Dear Stata list,

I am agonising over a problem and would very much appreciate your support. I have a dataset with some 27,000 observations and 260 variables. The data is structured in group-years, i.e. I observe more than 2,000 actors over varying periods of time. I run Stata version 14.2.
I drew the data from some 20 datasets. This means for example that information for the conflict behaviour of an actor is based on data from dataset A (“conflict_A”), dataset BC (“conflict_BC”), dataset DEF (“conflict_DEF”) and dataset G (“conflict_G”). For other variables I use partly the same, but also other datasets, here e.g. the number of fatalities caused per year (datasets A, BC, DEF, Z).

My plan is the following:
  • For each category of variables (conflict, fatalities, etc.) create a master variable (master_CONF, master_FATA, etc.) that combines the individual observations according to some rules:
    • Rule 1: Datasets A and BC are superior to datasets DEF, G and Z.
    • Rule 2: Within each group of datasets (A and BC vs. DEF, G and Z), find the variable with the least missing observations by id. Use all of the observations of this variable for this id and fill the master variable. If there are still missings in the master variable, find the variable with the second least missings per id in this dataset group. If all variables by dataset group are exhausted and there are still missings, move on to the next group of datasets and do the same. For example, even if variable A has more missings than variable G, it is preferred as long as it has a value by id. Observations from DEF, G and Z are only included when A and BC still show a missing for that particular observation.
    • Rule 3: For the case when variables have the same number of missings per id within the same group of datasets: I would like to choose the variable with the highest sum total (here highest overall sum for conflict behaviour or highest overall sum of fatalities).
  • For each master variable, create a source variable (string) that records the name of the contributing variable.
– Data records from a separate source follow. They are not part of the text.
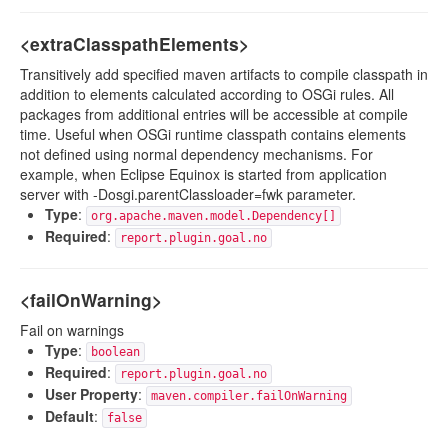
<extraClasspathElements>
Transitively add specified maven artifacts to compile classpath in
addition to elements calculated according to OSGi rules. All
packages from additional entries will be accessible at compile
time. Useful when OSGi runtime classpath contains elements
not defined using normal dependency mechanisms. For
example, when Eclipse Equinox is started from application
server with -Dosgi.parentClassloader=fwk parameter.
Type
:
org.apache.maven.model.Dependency[]
Required
:
report.plugin.goal.no
<failOnWarning>
Fail on warnings
Type
:
boolean
Required
:
report.plugin.goal.no
User Property
:
maven.compiler.failOnWarning
Default
:
false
Rules in the order of appliance:
Ranking of datasets (superior > inferior)
Number of missing obs by id within group of datasets (lesser missings by id > more missings by id)
If same number of missings by id in same group of datasets: Overall score by id (Highest sum total > less sum total)

I wrote a code that achieves almost all rules – except for the repeated loops within the same group of datasets. Is there a way to tell Stata that some variables (identified by their name ending) are to be treated preferential for the entire operation? Also, I wonder whether there is a code that is more parsimonious, since I have so many variables in my real dataset.

Code:
clear
input id year conf_A conf_BC conf_DEF conf_G fata_A fata_BC fata_DEF fata_Z
1 1990 . 0 0 . . 0 0 .
1 1991 1 2 0 . 23 111 0 .
1 1992 2 2 . . 114    . .    .
1 1993 1 2 1 . 19 . 27    .
2 2003 0 . 0 0 0 . 0 0
2 2004 . . 0 1 . . 0 44
13 1992 2 1    1 0    143    . 55 0
13 1993 2 1    1 .    197    17 . .
13 1994 . 1    1 .    . 10 .    .
89 2001 1 .    . 2    . .    . 101
89 2002 2 .    2 2    . .    198    165
89 2003 . .    2 2    . .    153    153
89 2004 1 2    . 1    12 200 . 22
89 2005 1 2    . .    32 176 . .
89 2006 . .    1 .    . .    62 .
89 2007 . .    1 0    . .    29 0
end

local conf conf_A conf_BC conf_DEF conf_G
local fata fata_A fata_BC fata_DEF fata_Z


* Create variables that count the missing obs by id:

foreach x of varlist `conf' `fata' {
    gen lack_`x' = missing(`x')
    bysort id: egen mis_`x' = total(lack_`x')
    drop lack_*
    }
           

* Create source variables that record the origin of the obs:

// rule 2 - least missings:

local mis_CONF mis_conf_A mis_conf_BC mis_conf_DEF mis_conf_G
local mis_FATA mis_fata_A mis_fata_BC mis_fata_DEF mis_fata_Z

egen min_mis_CONF = rowmin(`mis_CONF')
egen min_mis_FATA = rowmin(`mis_FATA')

foreach x of varlist `mis_CONF' {
    gen name_`x' = ""
    replace name_`x' = "`x'" if `x' == min_mis_CONF
    }
    
foreach x of varlist `mis_FATA' {
    gen name_`x' = ""
    replace name_`x' = "`x'" if `x' == min_mis_FATA
    }

// is there a shorter way that combines both loops above?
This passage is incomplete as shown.